Può sembrare un’osservazione banale e forse lo è, ma la banalità, a volte, contiene un po’ di saggezza.

Soprattutto se coniugata a una lunga esperienza.

Quando si incontra un Headhunter (che normalmente vi ha contattato o che avete contattato per valutare un nuovo impiego) è indispensabile mantenere la massima trasparenza e sincerità. E, più di tutto, nutrire nei suoi confronti la massima fiducia.

Bisogna infatti partire da un presupposto a dir poco sano: l’Headhunter è lì per voi, perché i candidati sono il suo patrimonio più importante e dunque, un Headhunter che sappia fare il proprio lavoro, ha tutto l’interesse (deontologico oltre che economico) a collocare la persona giusta nel posto giusto.

Ecco perché, passando dalla teoria alla pratica, ci sentiamo di tradurre il principio in alcuni consigli utili ad entrambi le parti, ricordando che il fine comune è esattamente lo stesso: trovare una nuova posizione lavorativa che coniughi le aspettative del candidato con quelle del cliente (che dell’Headhunter rimane pur sempre il committente).

 

– Innanzitutto non rifiutarsi di firmare l’autorizzazione alla privacy. Senza questo documento l’Headhunter non è autorizzato a procedere con la vostra candidatura, anche qualora questa fosse la migliore per la posizione a cui sta lavorando. Alcuni candidati, purtroppo, non lo vogliono fare pensando (va’ tu poi a capire perché) che dietro ci sia qualche fregatura. Non c’è nessun trucco: si tratta solo di un obbligo di legge a cui tutte le agenzie del lavoro devono adempiere.

– Non barare sulla propria retribuzione. Avete presente il detto: “prima o poi tutti i nodi vengono al pettine”? È esattamente così: al momento di assumere un professionista, il futuro datore di lavoro richiede la documentazione (normalmente le ultime due buste paga ed il famigerato CUD) che attesti quanto affermato dal candidato. Se i dati non coincidono sono guai…(voi vi portereste a bordo qualcuno che ha mentito su un dato fondamentale e, soprattutto, esattamente verificabile? Se siete allergici ai bugiardi o anche solo intolleranti alla scarsa intelligenza sociale, la risposta non dovrebbe essere così difficile).

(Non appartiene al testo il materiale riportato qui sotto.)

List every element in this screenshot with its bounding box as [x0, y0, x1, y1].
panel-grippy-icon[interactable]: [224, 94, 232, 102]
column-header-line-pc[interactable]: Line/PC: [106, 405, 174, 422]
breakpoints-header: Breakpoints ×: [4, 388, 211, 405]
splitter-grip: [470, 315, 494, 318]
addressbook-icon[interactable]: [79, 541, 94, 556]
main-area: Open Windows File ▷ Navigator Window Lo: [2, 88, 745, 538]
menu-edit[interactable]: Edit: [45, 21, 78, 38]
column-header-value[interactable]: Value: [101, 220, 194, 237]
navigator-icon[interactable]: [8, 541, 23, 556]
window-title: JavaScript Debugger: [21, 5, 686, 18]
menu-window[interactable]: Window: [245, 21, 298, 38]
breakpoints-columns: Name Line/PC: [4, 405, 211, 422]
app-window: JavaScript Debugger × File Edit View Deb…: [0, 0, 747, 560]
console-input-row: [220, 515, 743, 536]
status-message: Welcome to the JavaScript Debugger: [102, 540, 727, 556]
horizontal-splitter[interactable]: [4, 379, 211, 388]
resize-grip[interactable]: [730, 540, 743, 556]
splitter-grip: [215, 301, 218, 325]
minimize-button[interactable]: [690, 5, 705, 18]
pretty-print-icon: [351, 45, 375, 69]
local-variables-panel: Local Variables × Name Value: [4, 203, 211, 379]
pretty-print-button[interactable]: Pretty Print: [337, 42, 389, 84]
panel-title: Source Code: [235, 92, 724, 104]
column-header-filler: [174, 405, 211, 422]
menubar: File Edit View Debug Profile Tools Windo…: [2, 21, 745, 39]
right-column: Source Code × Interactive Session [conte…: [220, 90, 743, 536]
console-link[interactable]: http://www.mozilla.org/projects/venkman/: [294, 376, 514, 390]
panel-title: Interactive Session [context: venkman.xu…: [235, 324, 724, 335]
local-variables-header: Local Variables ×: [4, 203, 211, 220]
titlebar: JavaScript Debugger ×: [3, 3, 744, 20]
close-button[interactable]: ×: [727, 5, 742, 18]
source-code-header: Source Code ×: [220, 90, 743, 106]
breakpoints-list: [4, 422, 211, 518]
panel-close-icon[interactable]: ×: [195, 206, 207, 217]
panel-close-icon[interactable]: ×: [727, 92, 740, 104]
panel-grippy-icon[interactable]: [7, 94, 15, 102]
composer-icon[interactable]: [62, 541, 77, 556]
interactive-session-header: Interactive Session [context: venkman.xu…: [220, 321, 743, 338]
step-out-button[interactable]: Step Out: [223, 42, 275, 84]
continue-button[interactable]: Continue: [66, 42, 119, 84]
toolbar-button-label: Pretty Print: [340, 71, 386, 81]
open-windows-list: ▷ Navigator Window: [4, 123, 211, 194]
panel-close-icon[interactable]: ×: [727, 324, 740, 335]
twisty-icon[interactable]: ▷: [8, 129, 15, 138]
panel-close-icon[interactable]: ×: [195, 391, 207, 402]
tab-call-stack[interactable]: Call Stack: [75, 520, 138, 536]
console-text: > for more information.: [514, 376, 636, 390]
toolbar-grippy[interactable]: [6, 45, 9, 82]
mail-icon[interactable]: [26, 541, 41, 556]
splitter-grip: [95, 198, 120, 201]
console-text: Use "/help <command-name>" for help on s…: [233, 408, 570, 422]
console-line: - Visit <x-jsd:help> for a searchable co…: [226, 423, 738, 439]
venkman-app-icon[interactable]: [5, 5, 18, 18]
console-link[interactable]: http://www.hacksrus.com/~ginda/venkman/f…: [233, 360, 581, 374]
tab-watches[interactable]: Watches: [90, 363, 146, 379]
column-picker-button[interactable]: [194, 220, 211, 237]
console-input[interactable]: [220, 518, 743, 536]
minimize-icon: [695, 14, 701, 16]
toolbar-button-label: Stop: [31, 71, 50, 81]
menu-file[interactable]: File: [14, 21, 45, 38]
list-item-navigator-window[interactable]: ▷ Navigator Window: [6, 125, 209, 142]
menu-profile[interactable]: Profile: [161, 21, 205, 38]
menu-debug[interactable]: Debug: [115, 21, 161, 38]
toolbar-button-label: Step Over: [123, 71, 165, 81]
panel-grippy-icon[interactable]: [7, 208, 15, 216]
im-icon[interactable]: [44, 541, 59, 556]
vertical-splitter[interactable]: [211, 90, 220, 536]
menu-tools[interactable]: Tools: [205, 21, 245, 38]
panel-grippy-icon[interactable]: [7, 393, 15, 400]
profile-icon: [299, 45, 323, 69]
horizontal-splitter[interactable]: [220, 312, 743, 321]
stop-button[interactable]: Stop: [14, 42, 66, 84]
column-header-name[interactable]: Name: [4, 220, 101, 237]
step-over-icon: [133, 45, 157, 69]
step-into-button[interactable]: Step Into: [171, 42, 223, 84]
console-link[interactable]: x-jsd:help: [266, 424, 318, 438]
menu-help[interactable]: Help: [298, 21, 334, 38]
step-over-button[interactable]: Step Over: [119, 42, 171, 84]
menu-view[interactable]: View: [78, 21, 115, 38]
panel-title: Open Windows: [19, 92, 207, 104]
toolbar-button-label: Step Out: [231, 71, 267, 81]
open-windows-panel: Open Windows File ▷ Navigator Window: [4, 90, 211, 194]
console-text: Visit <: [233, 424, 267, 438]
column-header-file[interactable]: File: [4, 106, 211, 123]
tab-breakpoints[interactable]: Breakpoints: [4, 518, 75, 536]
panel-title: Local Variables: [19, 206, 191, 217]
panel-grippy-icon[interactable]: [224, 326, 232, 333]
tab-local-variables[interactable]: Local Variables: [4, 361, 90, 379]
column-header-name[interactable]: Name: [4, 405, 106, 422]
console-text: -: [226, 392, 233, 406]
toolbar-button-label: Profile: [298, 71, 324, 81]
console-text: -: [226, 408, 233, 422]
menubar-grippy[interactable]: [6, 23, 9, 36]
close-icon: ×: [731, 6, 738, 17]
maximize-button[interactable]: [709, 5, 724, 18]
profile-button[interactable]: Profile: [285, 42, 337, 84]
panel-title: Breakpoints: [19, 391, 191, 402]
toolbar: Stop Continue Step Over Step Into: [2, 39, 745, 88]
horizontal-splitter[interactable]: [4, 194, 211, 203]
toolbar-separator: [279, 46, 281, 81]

– Raccontare con la massima trasparenza il proprio percorso lavorativo, chiarendo, se necessario, i punti più oscuri. Ricordatevi: l’Headhunter non vi sta interrogando perché non vi trovate in questura. Sta solo cercando di comprendere nel modo migliore possibile la vostra storia e le vostre caratteristiche professionali così da poterle rappresentare con la massima efficacia ed efficienza al suo committente, vale a dire il vostro potenziale futuro datore di lavoro. Insomma: se siete il candidato giusto, il colloquio lo dimostrerà (leggasi: essere collaborativi conviene).

– Non cadere mai nell’errore di giudicare l’incontro con l’Headhunter una perdita di tempo se questo non si finalizza in un’assunzione. Non esistono infatti candidati “buoni” o “cattivi” (con l’eccezione di criminali e sociopatici assortiti, ma questa è un’altra storia e, personalmente, non ne ho ancora incontrati), bensì candidati “idonei” o “non idonei” per una determinata posizione. Rammentate allora quanto scritto poco sopra, cioè che il candidato è il patrimonio dell’Head Hunter? Bene, in sostanza questo significa che chi non è idoneo per una posizione magari, il giorno dopo, lo sarà per un’altra.

La conclusione?

Fidatevi perché conviene a tutti.

Non dite le bugie perché hanno le gambe corte e, soprattutto, perché noi Head Hunter abbiamo un’ottima memoria.